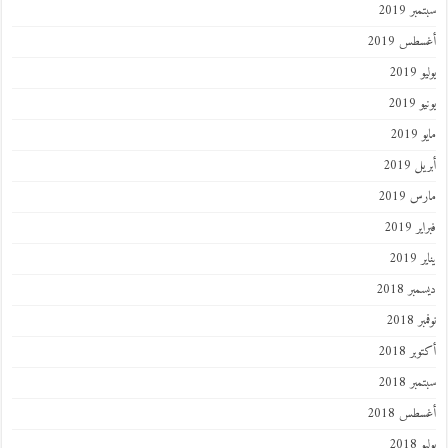
ر 2019
طس 2019
201
2019
201
 2019
 2019
 2019
201
ر 2018
 2018
ر 2018
ر 2018
طس 2018
201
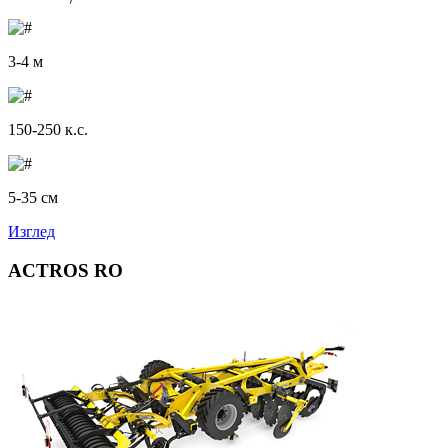
3-4 м
150-250 к.с.
5-35 см
Изглед
ACTROS RO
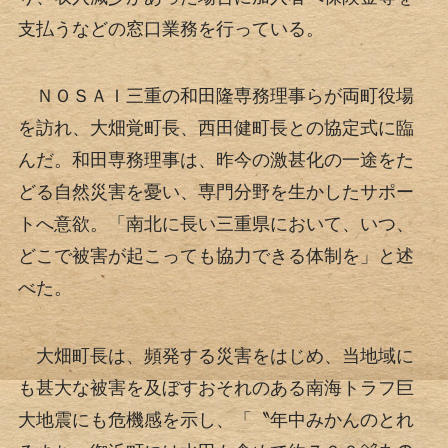
支払うなどの窓口業務を行っている。
ＮＯＳＡＩ三重の和田隆専務理事らが両町役場
を訪れ、大畑覚町長、西田健町長との協定式に臨
んだ。和田専務理事は、昨今の激甚化の一途をた
どる自然災害を憂い、専門分野を生かしたサポー
トへ意欲。「南北に長い三重県において、いつ、
どこで被害が起こっても協力できる体制を」と述
べた。
大畑町長は、頻発する災害をはじめ、当地域に
も甚大な被害を及ぼすおそれのある南海トラフ巨
大地震にも危機感を示し、「〝年中みかんのとれ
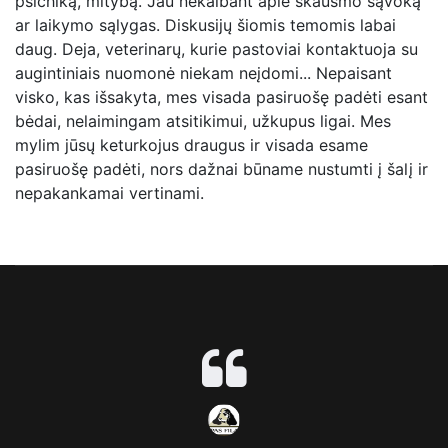
psichiką, mitybą. Jau nekalbant apie skausmo sąvoką
ar laikymo sąlygas. Diskusijų šiomis temomis labai
daug. Deja, veterinarų, kurie pastoviai kontaktuoja su
augintiniais nuomonė niekam neįdomi... Nepaisant
visko, kas išsakyta, mes visada pasiruošę padėti esant
bėdai, nelaimingam atsitikimui, užkupus ligai. Mes
mylim jūsų keturkojus draugus ir visada esame
pasiruošę padėti, nors dažnai būname nustumti į šalį ir
nepakankamai vertinami.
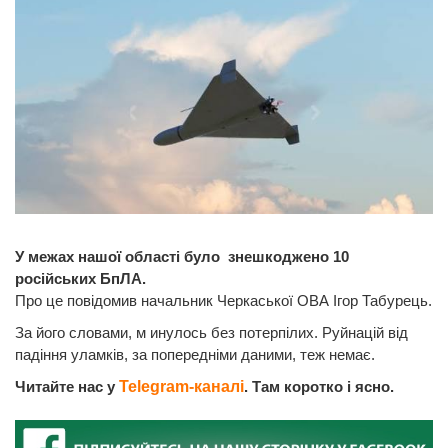
У межах нашої області було знешкоджено 10
російських БпЛА.
Про це повідомив начальник Черкаської ОВА Ігор Табурець.
За його словами, м инулось без потерпілих. Руйнацій від
падіння уламків, за попередніми даними, теж немає.
Читайте нас у
Telegram-каналі
. Там коротко і ясно.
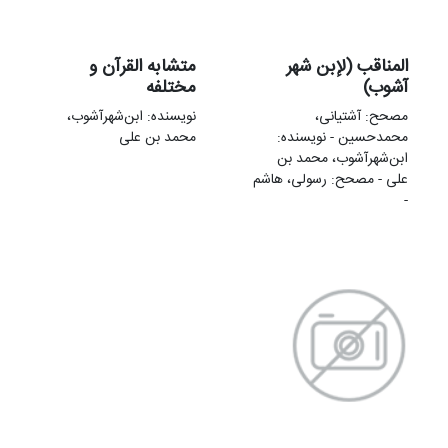
المناقب (لإبن شهر
متشابه القرآن و
آشوب)
مختلفه
مصحح: آشتیانی،
نویسنده: ابن‌شهرآشوب،
محمدحسین - نویسنده:
محمد بن علی
ابن‌شهرآشوب، محمد بن
علی - مصحح: رسولی، هاشم
-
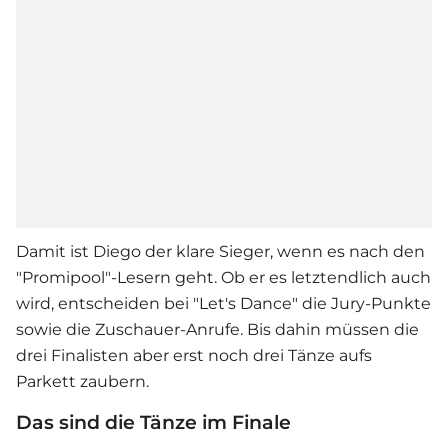
Damit ist Diego der klare Sieger, wenn es nach den
"Promipool"-Lesern geht. Ob er es letztendlich auch
wird, entscheiden bei "
Let's Dance
" die Jury-Punkte
sowie die Zuschauer-Anrufe. Bis dahin müssen die
drei Finalisten aber erst noch drei Tänze aufs
Parkett zaubern.
Das sind die Tänze im Finale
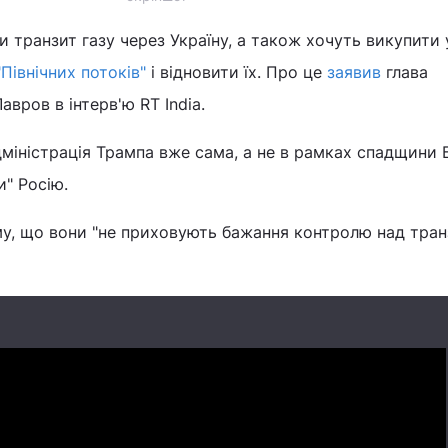
транзит газу через Україну, а також хочуть викупити 
"Північних потоків"
і відновити їх. Про це
заявив
глава
вров в інтерв'ю RT India.
дміністрація Трампа вже сама, а не в рамках спадщини 
и" Росію.
му, що вони "не приховують бажання контролю над тра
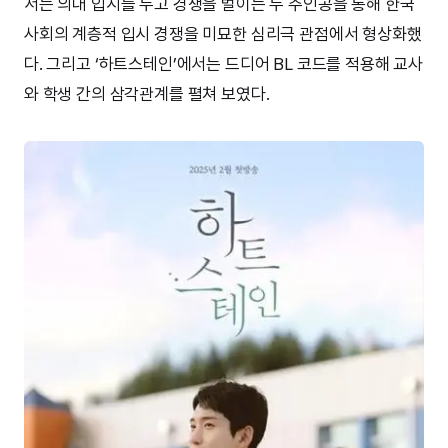
서는 의대 입시를 두고 경쟁을 벌이는 두 주인공을 통해 한국
사회의 계층적 입시 경쟁을 미묘한 심리극 관점에서 형상화했
다. 그리고 ‘하트스테인’에서는 드디어 BL 코드를 적용해 교사
와 학생 간의 삼각관계를 펼쳐 보였다.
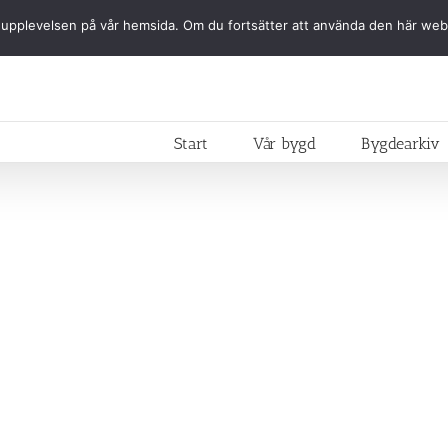
ästa upplevelsen på vår hemsida. Om du fortsätter att använda den här we
Start
Vår bygd
Bygdearkiv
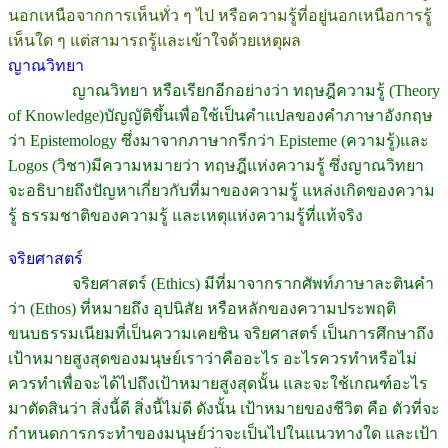
นอกเหนือจากการเห็นทั่ว ๆ ไป หรือความรู้ที่อยู่นอกเหนือการรู้
เห็นใด ๆ แต่สามารถรู้และเข้าใจด้วยเหตุผล
ญาณวิทยา
ญาณวิทยา หรือเรียกอีกอย่างว่า ทฤษฎีความรู้ (Theory
of Knowledge)บัญญัติขึ้นเพื่อใช้เป็นคำแปลของคำภาษาอังกฤษ
ว่า Epistemology ซึ่งมาจากภาษากรีกว่า Episteme (ความรู้)และ
Logos (วิชา)มีความหมายว่า ทฤษฎีแห่งความรู้ ซึ่งญาณวิทยา
จะอธิบายถึงปัญหาเกี่ยวกับที่มาของความรู้ แหล่งเกิดของความ
รู้ ธรรมชาติของความรู้ และเหตุแห่งความรู้ที่แท้จริง
จริยศาสตร์
จริยศาสตร์ (Ethics) มีที่มาจากรากศัพท์ภาษาละตินคำ
ว่า (Ethos) ที่หมายถึง อุปนิสัย หรือหลักของความประพฤติ
ขนบธรรมเนียมที่เป็นความเคยชิน จริยศาสตร์ เป็นการศึกษาถึง
เป้าหมายสูงสุดของมนุษย์เราว่าคืออะไร อะไรควรทำหรือไม่
ควรทำเพื่อจะได้ไปถึงเป้าหมายสูงสุดนั้น และจะใช้เกณฑ์อะไร
มาตัดสินว่า สิ่งนี้ดี สิ่งนี้ไม่ดี ดังนั้น เป้าหมายของชีวิต คือ ตัวที่จะ
กำหนดการกระทำของมนุษย์ว่าจะเป็นไปในแนวทางใด และเป้า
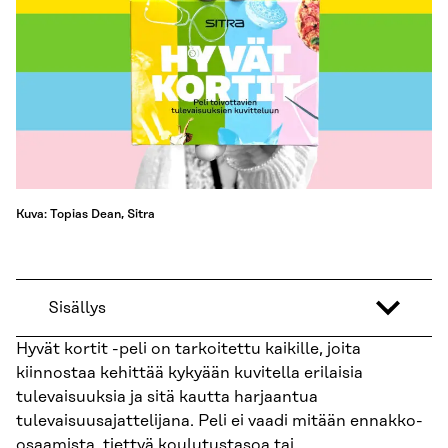
Kuva: Topias Dean, Sitra
Sisällys
Hyvät kortit -peli on tarkoitettu kaikille, joita
kiinnostaa kehittää kykyään kuvitella erilaisia
tulevaisuuksia ja sitä kautta harjaantua
tulevaisuusajattelijana. Peli ei vaadi mitään ennakko-
osaamista, tiettyä koulutustasoa tai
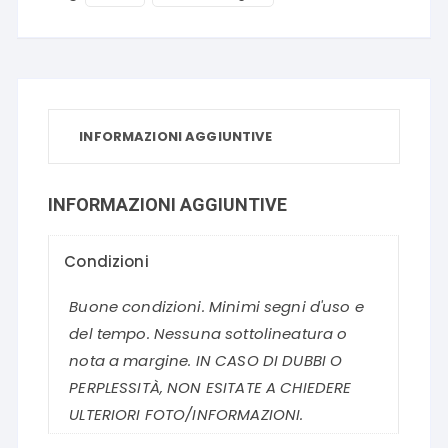
INFORMAZIONI AGGIUNTIVE
INFORMAZIONI AGGIUNTIVE
Condizioni
Buone condizioni. Minimi segni d'uso e
del tempo. Nessuna sottolineatura o
nota a margine. IN CASO DI DUBBI O
PERPLESSITÀ, NON ESITATE A CHIEDERE
ULTERIORI FOTO/INFORMAZIONI.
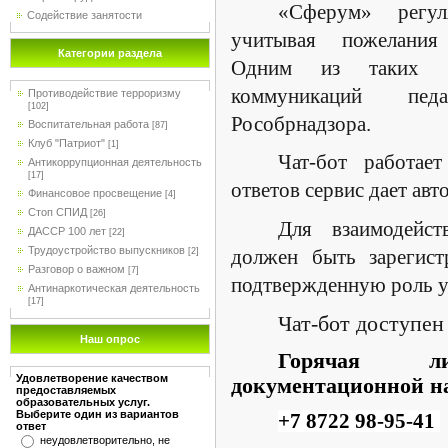
«Сферум» регул
Содействие занятости
учитывая пожелания 
Категории раздела
Одним из таких з
коммуникаций пед
Противодействие терроризму
[102]
Рособрнадзора.
Воспитательная работа
[87]
Клуб "Патриот"
[1]
Чат-бот работае
Антикоррупционная деятельность
[17]
ответов сервис дает авт
Финансовое просвещение
[4]
Стоп СПИД
[26]
Для взаимодейст
ДАССР 100 лет
[22]
Трудоустройство выпускников
должен быть зарегис
[2]
Разговор о важном
[7]
подтвержденную роль у
Антинаркотическая деятельность
[17]
Чат-бот доступен
Наш опрос
Горячая л
Удовлетворение качеством
документационной на
предоставляемых
образовательных услуг.
Выберите один из вариантов
+7 8722 98-95-41
ответ
неудовлетворительно, не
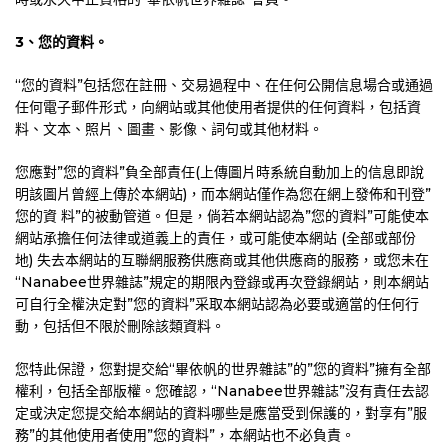
3
、您的資料。
“您的資料”包括您在註冊、交易過程中、在任何公開信息場合或通過
任何電子郵件形式，向網站或其他使用者提供的任何資料，包括資
料、文本、照片、圖畫、影像、詞句或其他材料。
您應對”您的資料”負全部責任(上傳圖片時系統自動加上的信息即說
明該圖片曾經上傳於本網站)，而本網站僅作為您在網上發佈和刊登”
您的資 料”的被動管道。但是，倘若本網站認為”您的資料”可能使本
網站承擔任何法律或道義上的責任，或可能使本網站 (全部或部份
地) 失去本網站的互聯網服務供應商或其他供應商的服務，或您未在
“Nanabee世界雜誌”規定的期限內登錄或再次登錄網站，則本網站
可自行全權決定對”您的資料”采取本網站認為必要或適當的任何行
動，包括但不限於刪除該類資料。
您特此保證，您對提交給“畢依帆的世界雜誌”的”您的資料”擁有全部
權利，包括全部版權。您確認，“Nanabee世界雜誌”沒有責任去認
定或決定您提交給本網站的資料哪些是應當受到保護的，對享有”服
務”的其他使用者使用”您的資料”，本網站也不必負責。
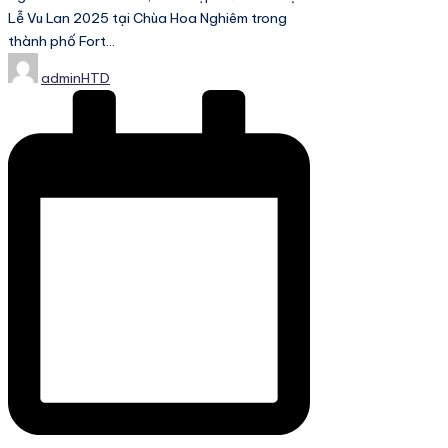
Lễ Vu Lan 2025 tại Chùa Hoa Nghiêm trong
thành phố Fort…
Posted
adminHTD
by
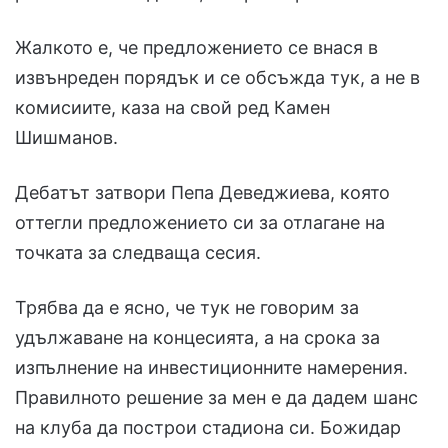
Жалкото е, че предложението се внася в
извънреден порядък и се обсъжда тук, а не в
комисиите, каза на свой ред Камен
Шишманов.
Дебатът затвори Пепа Деведжиева, която
оттегли предложението си за отлагане на
точката за следваща сесия.
Трябва да е ясно, че тук не говорим за
удължаване на концесията, а на срока за
изпълнение на инвестиционните намерения.
Правилното решение за мен е да дадем шанс
на клуба да построи стадиона си. Божидар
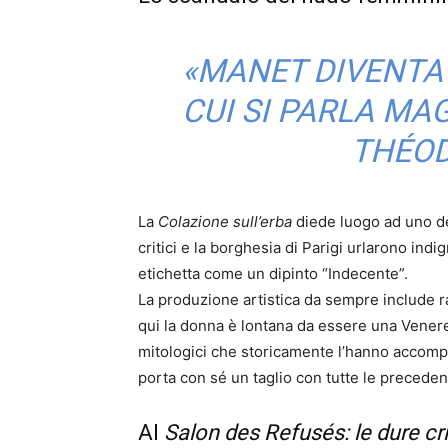
«MANET DIVENTA D
CUI SI PARLA MA
THÉOD
La
Colazione sull’erba
diede luogo ad uno dei 
critici e la borghesia di Parigi urlarono indi
etichetta come un dipinto “Indecente”.
La produzione artistica da sempre include ra
qui la donna è lontana da essere una Venere, 
mitologici che storicamente l’hanno accom
porta con sé un taglio con tutte le preceden
Al
Salon des Refusés: le dure cr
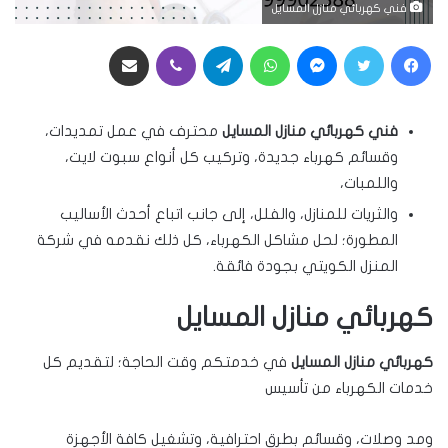
فني كهربائي منازل المسايل
فيسبوك
تويتر
ماسنجر
واتساب
تيلقرام
ڤايبر
مشاركة عبر البريد
فني كهربائي منازل المسايل
محترف في عمل تمديدات،
وقسائم كهرباء جديدة، وتركيب كل أنواع سبوت لايت،
واللمبات،
والثريات للمنازل، والفلل، إلى جانب اتباع أحدث الأساليب
المطورة؛ لحل مشاكل الكهرباء، كل ذلك نقدمه في شركة
المنزل الكويتي بجودة فائقة.
كهربائي منازل المسايل
كهربائي منازل المسايل
في خدمتكم وقت الحاجة؛ لتقديم كل
خدمات الكهرباء من تأسيس
ومد وصلات، وقسائم بطرق احترافية، وتشغيل كافة الأجهزة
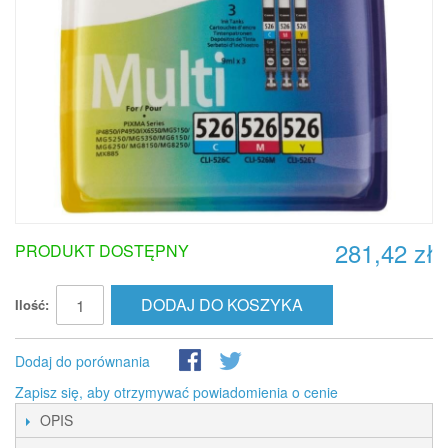
281,42 zł
PRODUKT DOSTĘPNY
DODAJ DO KOSZYKA
Ilość:
Dodaj do porównania
Zapisz się, aby otrzymywać powiadomienia o cenie
OPIS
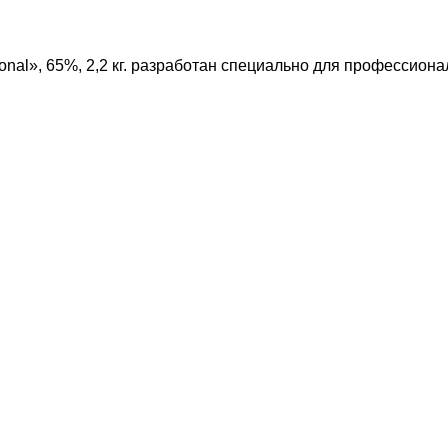
onal», 65%, 2,2 кг. разработан специально для профессион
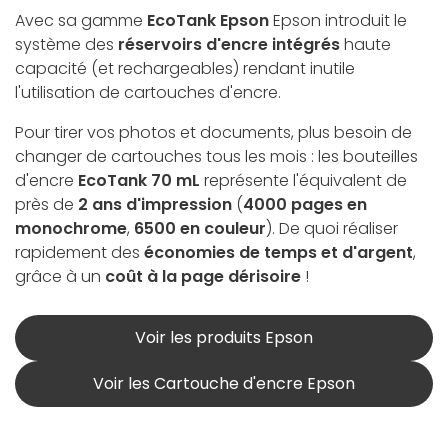
Avec sa gamme
EcoTank Epson
Epson introduit le
système des
réservoirs d'encre intégrés
haute
capacité (et rechargeables) rendant inutile
l'utilisation de cartouches d'encre.
Pour tirer vos photos et documents, plus besoin de
changer de cartouches tous les mois : les bouteilles
d'encre
EcoTank 70 mL
représente l'équivalent de
près de
2 ans d'impression
(
4000 pages en
monochrome
,
6500 en couleur
). De quoi réaliser
rapidement des
économies de temps et d'argent
,
grâce à un
coût à la page dérisoire
!
Voir les produits Epson
Voir les Cartouche d'encre Epson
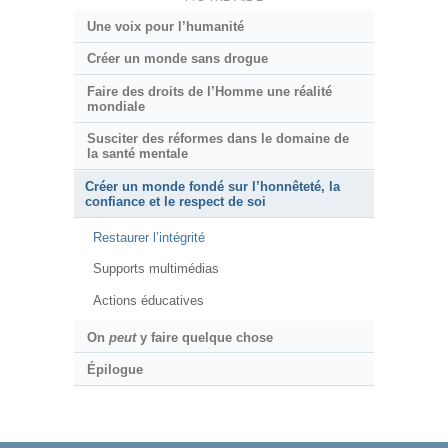
Une voix pour l’humanité
Créer un monde sans drogue
Faire des droits de l’Homme une réalité
mondiale
Susciter des réformes dans le domaine de
la santé mentale
Créer un monde fondé sur l’honnêteté, la
confiance et le respect de soi
Restaurer l’intégrité
Supports multimédias
Actions éducatives
On
peut
y faire quelque chose
Épilogue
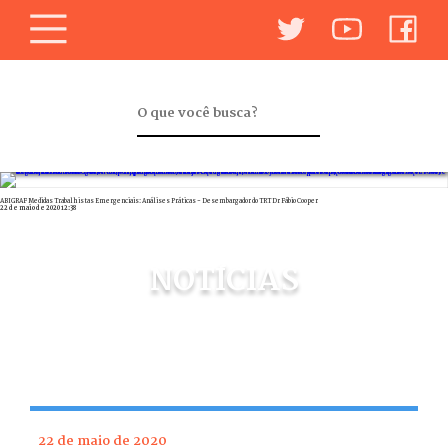
ABIGRAF Medidas Trabalhistas Emergenciais: Análises Práticas - Desembargador do TRT Dr Fábio Cooper
22 de maio de 2020 12:38
NOTÍCIAS
22 de maio de 2020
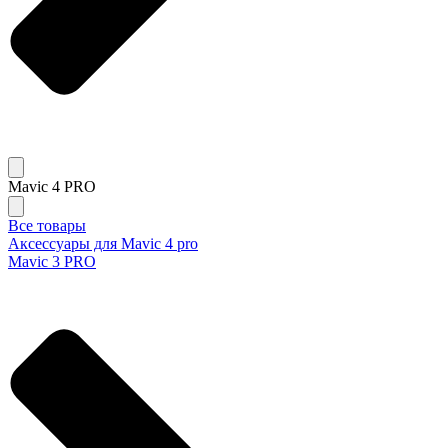
Mavic 4 PRO
Все товары
Аксессуары для Mavic 4 pro
Mavic 3 PRO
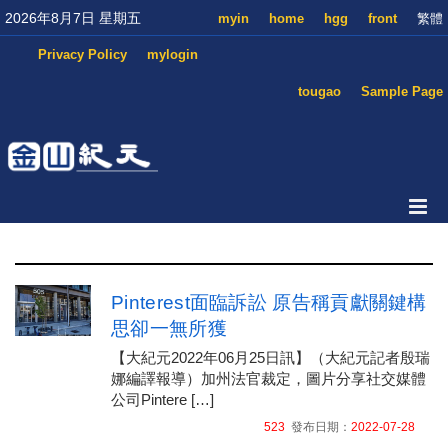
2026年8月7日 星期五
myin
home
hgg
front
繁體
Privacy Policy
mylogin
tougao
Sample Page
Pinterest面臨訴訟 原告稱貢獻關鍵構
思卻一無所獲
【大紀元2022年06月25日訊】（大紀元記者殷瑞
娜編譯報導）加州法官裁定，圖片分享社交媒體
公司Pintere […]
523
發布日期：
2022-07-28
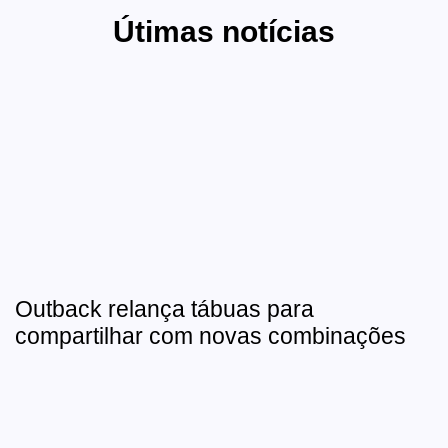
Útimas notícias
Outback relança tábuas para
compartilhar com novas combinações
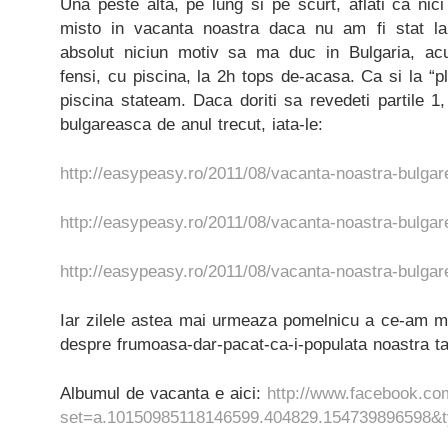
Una peste alta, pe lung si pe scurt, aflati ca nici
misto in vacanta noastra daca nu am fi stat la
absolut niciun motiv sa ma duc in Bulgaria, a
fensi, cu piscina, la 2h tops de-acasa. Ca si la “pla
piscina stateam. Daca doriti sa revedeti partile 1
bulgareasca de anul trecut, iata-le:
http://easypeasy.ro/2011/08/vacanta-noastra-bulgar
http://easypeasy.ro/2011/08/vacanta-noastra-bulgar
http://easypeasy.ro/2011/08/vacanta-noastra-bulgar
Iar zilele astea mai urmeaza pomelnicu a ce-am ma
despre frumoasa-dar-pacat-ca-i-populata noastra ta
Albumul de vacanta e aici:
http://www.facebook.co
set=a.10150985118146599.404829.154739896598&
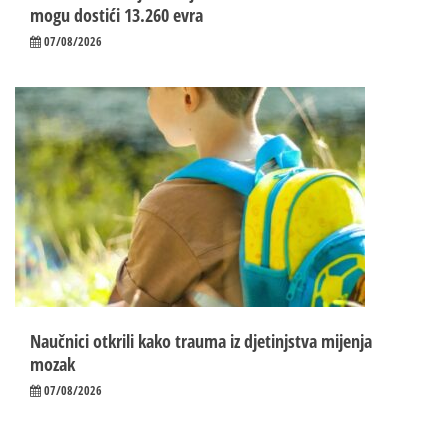
mogu dostići 13.260 evra
07/08/2026
Naučnici otkrili kako trauma iz d‌jetinjstva mijenja
mozak
07/08/2026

○ ○ ○ ○ ○ ○ ○

▶ WORK TASK
Repeat exactly the lines from the start of the entries down to the line with "다. 그리고 ‘하트스테인’에서는 드디어 BL 코드를 적용해 교사", keeping both ends but none of the pictures.

▶ WORKED SOLUTION
ر 2019
طس 2019
201
2019
201
 2019
 2019
 2019
201
ر 2018
 2018
ر 2018
ر 2018
طس 2018
201
3-4 м
150-250 к.с.
5-35 см
Изглед
ACTROS RO
支払うなどの窓口業務を行っている。
ＮＯＳＡＩ三重の和田隆専務理事らが両町役場
を訪れ、大畑覚町長、西田健町長との協定式に臨
んだ。和田専務理事は、昨今の激甚化の一途をた
どる自然災害を憂い、専門分野を生かしたサポー
トへ意欲。「南北に長い三重県において、いつ、
どこで被害が起こっても協力できる体制を」と述
べた。
大畑町長は、頻発する災害をはじめ、当地域に
も甚大な被害を及ぼすおそれのある南海トラフ巨
大地震にも危機感を示し、「〝年中みかんのとれ
psichiką, mitybą. Jau nekalbant apie skausmo sąvoką
ar laikymo sąlygas. Diskusijų šiomis temomis labai
daug. Deja, veterinarų, kurie pastoviai kontaktuoja su
augintiniais nuomonė niekam neįdomi... Nepaisant
visko, kas išsakyta, mes visada pasiruošę padėti esant
bėdai, nelaimingam atsitikimui, užkupus ligai. Mes
mylim jūsų keturkojus draugus ir visada esame
pasiruošę padėti, nors dažnai būname nustumti į šalį ir
nepakankamai vertinami.
У межах нашої області було знешкоджено 10
російських БпЛА.
Про це повідомив начальник Черкаської ОВА Ігор Табурець.
За його словами, м инулось без потерпілих. Руйнацій від
падіння уламків, за попередніми даними, теж немає.
Читайте нас у
Telegram-каналі
. Там коротко і ясно.
المناقب (لإبن شهر
متشابه القرآن و
آشوب)
مختلفه
مصحح: آشتیانی،
نویسنده: ابن‌شهرآشوب،
محمدحسین - نویسنده:
محمد بن علی
ابن‌شهرآشوب، محمد بن
علی - مصحح: رسولی، هاشم
-
Damit ist Diego der klare Sieger, wenn es nach den
"Promipool"-Lesern geht. Ob er es letztendlich auch
wird, entscheiden bei "
Let's Dance
" die Jury-Punkte
sowie die Zuschauer-Anrufe. Bis dahin müssen die
drei Finalisten aber erst noch drei Tänze aufs
Parkett zaubern.
Das sind die Tänze im Finale
транзит газу через Україну, а також хочуть викупити 
"Північних потоків"
і відновити їх. Про це
заявив
глава
вров в інтерв'ю RT India.
дміністрація Трампа вже сама, а не в рамках спадщини 
и" Росію.
му, що вони "не приховують бажання контролю над тра
서는 의대 입시를 두고 경쟁을 벌이는 두 주인공을 통해 한국
사회의 계층적 입시 경쟁을 미묘한 심리극 관점에서 형상화했
다. 그리고 ‘하트스테인’에서는 드디어 BL 코드를 적용해 교사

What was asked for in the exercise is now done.